▸ Records from a data source:

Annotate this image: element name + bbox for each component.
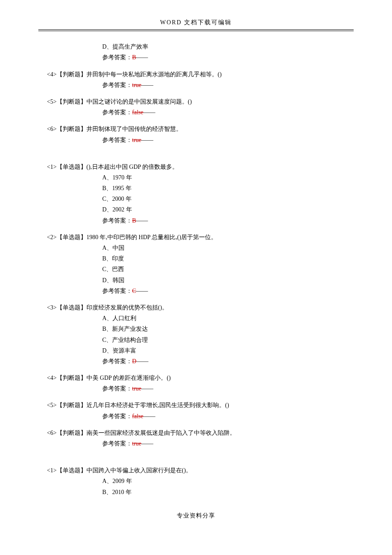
question-text: <4>【判断题】中美 GDP 的差距在逐渐缩小。() [47,373,345,383]
dash: —— [141,82,153,88]
option-a: A、2009 年 [102,476,345,486]
header-rule-top [38,29,354,30]
answer-line: 参考答案：true—— [102,80,345,90]
s2-q5: <5>【判断题】近几年日本经济处于零增长,国民生活受到很大影响。() 参考答案：… [47,400,345,421]
question-text: <1>【单选题】中国跨入中等偏上收入国家行列是在()。 [47,465,345,476]
answer-line: 参考答案：true—— [102,383,345,394]
answer-label: 参考答案： [102,413,132,419]
option-d: D、资源丰富 [102,345,345,356]
dash: —— [136,288,148,294]
answer-value: D [132,358,136,364]
option-d: D、韩国 [102,275,345,286]
dash: —— [141,137,153,143]
s3-q1: <1>【单选题】中国跨入中等偏上收入国家行列是在()。 A、2009 年 B、2… [47,465,345,497]
answer-value: C [132,288,136,294]
dash: —— [136,358,148,364]
option-a: A、中国 [102,243,345,253]
answer-value: true [132,385,141,392]
dash: —— [136,217,148,224]
s1-q5: <5>【判断题】中国之谜讨论的是中国发展速度问题。() 参考答案：false—— [47,96,345,118]
s2-q4: <4>【判断题】中美 GDP 的差距在逐渐缩小。() 参考答案：true—— [47,373,345,394]
s2-q2: <2>【单选题】1980 年,中印巴韩的 HDP 总量相比,()居于第一位。 A… [47,232,345,296]
section-gap [47,151,345,162]
s2-q6: <6>【判断题】南美一些国家经济发展低迷是由于陷入了中等收入陷阱。 参考答案：t… [47,428,345,449]
content-area: D、提高生产效率 参考答案：B—— <4>【判断题】井田制中每一块私地距离水源地… [38,41,354,497]
answer-label: 参考答案： [102,109,132,116]
option-b: B、新兴产业发达 [102,324,345,334]
answer-line: 参考答案：false—— [102,107,345,118]
option-c: C、产业结构合理 [102,335,345,345]
answer-value: false [132,413,143,419]
answer-line: 参考答案：true—— [102,135,345,145]
dash: —— [141,385,153,392]
s2-q3: <3>【单选题】印度经济发展的优势不包括()。 A、人口红利 B、新兴产业发达 … [47,302,345,367]
header-rule-bottom [38,31,354,31]
answer-value: B [132,217,136,224]
answer-value: B [132,54,136,61]
answer-label: 参考答案： [102,217,132,224]
option-d: D、2002 年 [102,204,345,215]
question-text: <4>【判断题】井田制中每一块私地距离水源地的距离几乎相等。() [47,69,345,80]
answer-label: 参考答案： [102,385,132,392]
answer-line: 参考答案：B—— [102,52,345,63]
answer-line: 参考答案：C—— [102,286,345,296]
page-footer: 专业资料分享 [38,510,354,521]
dash: —— [143,109,155,116]
s1-q3-partial: D、提高生产效率 参考答案：B—— [47,41,345,63]
option-c: C、巴西 [102,264,345,275]
answer-value: true [132,82,141,88]
answer-label: 参考答案： [102,288,132,294]
option-b: B、1995 年 [102,183,345,194]
answer-label: 参考答案： [102,440,132,447]
s1-q6: <6>【判断题】井田制体现了中国传统的经济智慧。 参考答案：true—— [47,124,345,145]
option-a: A、1970 年 [102,172,345,183]
question-text: <3>【单选题】印度经济发展的优势不包括()。 [47,302,345,313]
answer-line: 参考答案：true—— [102,438,345,449]
question-text: <5>【判断题】近几年日本经济处于零增长,国民生活受到很大影响。() [47,400,345,410]
answer-label: 参考答案： [102,137,132,143]
question-text: <6>【判断题】南美一些国家经济发展低迷是由于陷入了中等收入陷阱。 [47,428,345,438]
page-header: WORD 文档下载可编辑 [38,17,354,28]
answer-line: 参考答案：false—— [102,411,345,422]
answer-value: true [132,137,141,143]
s1-q4: <4>【判断题】井田制中每一块私地距离水源地的距离几乎相等。() 参考答案：tr… [47,69,345,90]
answer-line: 参考答案：B—— [102,215,345,226]
answer-label: 参考答案： [102,54,132,61]
dash: —— [143,413,155,419]
question-text: <5>【判断题】中国之谜讨论的是中国发展速度问题。() [47,96,345,107]
answer-value: true [132,440,141,447]
option-a: A、人口红利 [102,313,345,324]
dash: —— [136,54,148,61]
answer-label: 参考答案： [102,82,132,88]
question-text: <2>【单选题】1980 年,中印巴韩的 HDP 总量相比,()居于第一位。 [47,232,345,243]
question-text: <1>【单选题】(),日本超出中国 GDP 的倍数最多。 [47,162,345,172]
dash: —— [141,440,153,447]
answer-line: 参考答案：D—— [102,356,345,367]
answer-label: 参考答案： [102,358,132,364]
option-b: B、2010 年 [102,487,345,497]
answer-value: false [132,109,143,116]
question-text: <6>【判断题】井田制体现了中国传统的经济智慧。 [47,124,345,134]
s2-q1: <1>【单选题】(),日本超出中国 GDP 的倍数最多。 A、1970 年 B、… [47,162,345,226]
option-c: C、2000 年 [102,194,345,204]
option-b: B、印度 [102,253,345,264]
option-d: D、提高生产效率 [102,41,345,52]
section-gap [47,455,345,465]
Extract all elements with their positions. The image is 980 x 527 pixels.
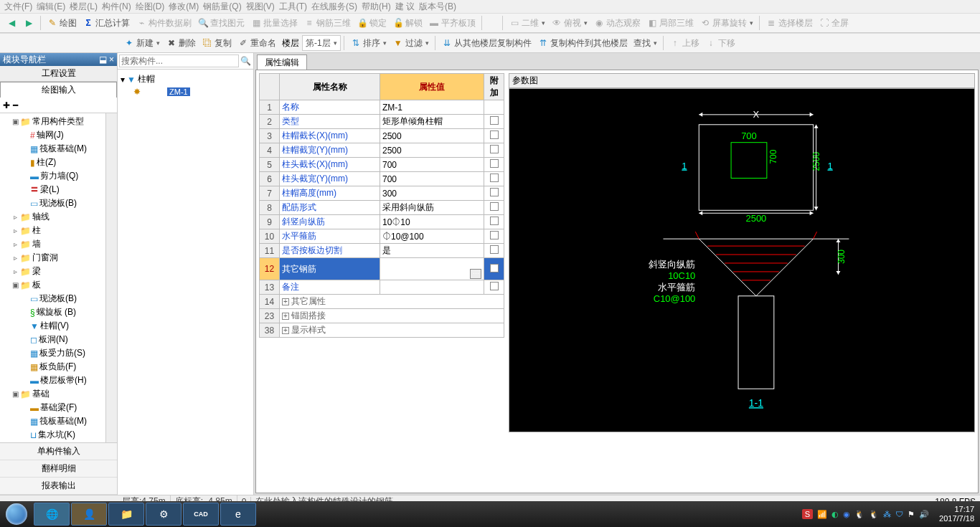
menu-item[interactable]: 版本号(B) [418, 1, 458, 13]
property-row[interactable]: 3柱帽截长(X)(mm)2500 [260, 129, 504, 143]
tree-group[interactable]: ▹📁柱 [11, 224, 116, 237]
tree-item[interactable]: ▬基础梁(F) [11, 401, 116, 414]
menu-item[interactable]: 修改(M) [167, 1, 200, 13]
checkbox[interactable] [490, 174, 499, 182]
2d-button[interactable]: ▭二维 [506, 15, 548, 31]
overlook-button[interactable]: 👁俯视 [548, 15, 590, 31]
prop-value[interactable]: ZM-1 [380, 100, 484, 115]
tree-group[interactable]: ▣📁板 [11, 278, 116, 292]
tab-property-edit[interactable]: 属性编辑 [257, 54, 307, 70]
menu-item[interactable]: 文件(F) [3, 1, 34, 13]
property-row-expand[interactable]: 14+其它属性 [260, 295, 504, 309]
taskbar-app[interactable]: 📁 [108, 503, 144, 526]
property-row[interactable]: 8配筋形式采用斜向纵筋 [260, 201, 504, 215]
property-row[interactable]: 10水平箍筋⏀10@100 [260, 229, 504, 244]
expand-icon[interactable]: + [282, 298, 289, 305]
prop-value[interactable]: ⏀10@100 [380, 229, 484, 244]
property-row[interactable]: 11是否按板边切割是 [260, 244, 504, 258]
prop-value[interactable]: 是 [380, 244, 484, 258]
tree-group[interactable]: ▹📁轴线 [11, 210, 116, 224]
expand-icon[interactable]: + [282, 327, 289, 334]
checkbox[interactable] [490, 245, 499, 254]
fullscreen-button[interactable]: ⛶全屏 [816, 15, 852, 31]
screen-rotate-button[interactable]: ⟲屏幕旋转 [697, 15, 756, 31]
copy-to-button[interactable]: ⇈复制构件到其他楼层 [534, 35, 631, 51]
dyn-button[interactable]: ◉动态观察 [590, 15, 644, 31]
tab-report[interactable]: 报表输出 [0, 478, 117, 495]
checkbox[interactable] [490, 231, 499, 239]
checkbox[interactable] [490, 159, 499, 168]
collapse-icon[interactable]: ━ [13, 100, 18, 110]
prop-value[interactable]: 700 [380, 172, 484, 186]
select-floor-button[interactable]: ≣选择楼层 [763, 15, 816, 31]
prop-value[interactable]: 300 [380, 186, 484, 201]
checkbox[interactable] [490, 188, 499, 196]
start-button[interactable] [0, 501, 33, 527]
floor-select[interactable]: 第-1层 [302, 35, 341, 51]
tree-group[interactable]: ▹📁门窗洞 [11, 251, 116, 265]
menu-item[interactable]: 视图(V) [245, 1, 276, 13]
taskbar-app[interactable]: 🌐 [34, 503, 70, 526]
menu-item[interactable]: 绘图(D) [134, 1, 166, 13]
taskbar-clock[interactable]: 17:17 2017/7/18 [933, 505, 980, 523]
tray-icon[interactable]: ◐ [831, 510, 839, 519]
tree-item[interactable]: ▦筏板基础(M) [11, 414, 116, 428]
tree-item[interactable]: ▬楼层板带(H) [11, 374, 116, 387]
checkbox[interactable] [490, 116, 499, 125]
find-elem-button[interactable]: 🔍查找图元 [194, 15, 248, 31]
ime-icon[interactable]: S [802, 509, 813, 519]
forward-button[interactable]: ▶ [20, 15, 37, 31]
shield-icon[interactable]: 🛡 [895, 510, 903, 518]
rebar3d-button[interactable]: ≡钢筋三维 [301, 15, 354, 31]
menu-item[interactable]: 帮助(H) [360, 1, 392, 13]
filter-button[interactable]: ▼过滤 [390, 35, 432, 51]
move-up-button[interactable]: ↑上移 [666, 35, 702, 51]
flag-icon[interactable]: ⚑ [908, 510, 915, 519]
tree-item[interactable]: ▭现浇板(B) [11, 196, 116, 210]
unlock-button[interactable]: 🔓解锁 [390, 15, 425, 31]
tree-group[interactable]: ▣📁基础 [11, 387, 116, 401]
other-rebar-input[interactable] [382, 259, 481, 269]
prop-value[interactable]: 2500 [380, 129, 484, 143]
new-button[interactable]: ✦新建 [121, 35, 163, 51]
tree-root[interactable]: ▾▼柱帽 [121, 72, 250, 86]
component-tree-mid[interactable]: ▾▼柱帽 ✸ZM-1 [118, 70, 253, 495]
property-table[interactable]: 属性名称属性值附加 1名称ZM-12类型矩形单倾角柱帽3柱帽截长(X)(mm)2… [259, 73, 504, 338]
taskbar-app[interactable]: e [220, 503, 256, 526]
menu-item[interactable]: 工具(T) [278, 1, 308, 13]
tree-item[interactable]: ▭现浇板(B) [11, 292, 116, 305]
tab-detail[interactable]: 翻样明细 [0, 460, 117, 478]
taskbar-app[interactable]: CAD [183, 503, 219, 526]
search-input[interactable] [119, 54, 239, 67]
prop-value[interactable]: 矩形单倾角柱帽 [380, 115, 484, 129]
windows-taskbar[interactable]: 🌐 👤 📁 ⚙ CAD e S 📶 ◐ ◉ 🐧 🐧 ⁂ 🛡 ⚑ 🔊 17:17 … [0, 501, 980, 527]
property-row[interactable]: 1名称ZM-1 [260, 100, 504, 115]
draw-button[interactable]: ✎绘图 [44, 15, 80, 31]
tab-draw-input[interactable]: 绘图输入 [0, 82, 117, 98]
tree-group[interactable]: ▣📁常用构件类型 [11, 115, 116, 128]
tree-item[interactable]: ▦板负筋(F) [11, 360, 116, 374]
tray-icon[interactable]: 🐧 [869, 510, 879, 519]
tray-icon[interactable]: ◉ [843, 510, 850, 519]
tree-item-zm1[interactable]: ✸ZM-1 [121, 86, 250, 98]
taskbar-app[interactable]: 👤 [71, 503, 107, 526]
sum-button[interactable]: Σ汇总计算 [80, 15, 133, 31]
tray-icon[interactable]: 🐧 [854, 510, 864, 519]
rename-button[interactable]: ✐重命名 [235, 35, 279, 51]
copy-from-button[interactable]: ⇊从其他楼层复制构件 [438, 35, 534, 51]
checkbox[interactable] [490, 282, 499, 290]
tab-single-input[interactable]: 单构件输入 [0, 443, 117, 460]
component-tree[interactable]: ▣📁常用构件类型 #轴网(J) ▦筏板基础(M) ▮柱(Z) ▬剪力墙(Q) 〓… [0, 113, 117, 442]
prop-value[interactable]: 700 [380, 158, 484, 172]
search-icon[interactable]: 🔍 [239, 56, 252, 66]
property-row[interactable]: 6柱头截宽(Y)(mm)700 [260, 172, 504, 186]
property-row[interactable]: 4柱帽截宽(Y)(mm)2500 [260, 143, 504, 158]
prop-value[interactable]: 10⏀10 [380, 215, 484, 229]
checkbox[interactable] [490, 264, 499, 272]
checkbox[interactable] [490, 145, 499, 153]
bluetooth-icon[interactable]: ⁂ [883, 510, 891, 519]
tree-item[interactable]: 〓梁(L) [11, 183, 116, 196]
system-tray[interactable]: S 📶 ◐ ◉ 🐧 🐧 ⁂ 🛡 ⚑ 🔊 [798, 509, 933, 519]
property-row-expand[interactable]: 38+显示样式 [260, 323, 504, 338]
expand-icon[interactable]: ✚ [3, 100, 10, 110]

▸ Assigned task: Which lines in the records above contain the word "section"? Return each of them.

▸ Task answer:
section-gap [47,151,345,162]
section-gap [47,455,345,465]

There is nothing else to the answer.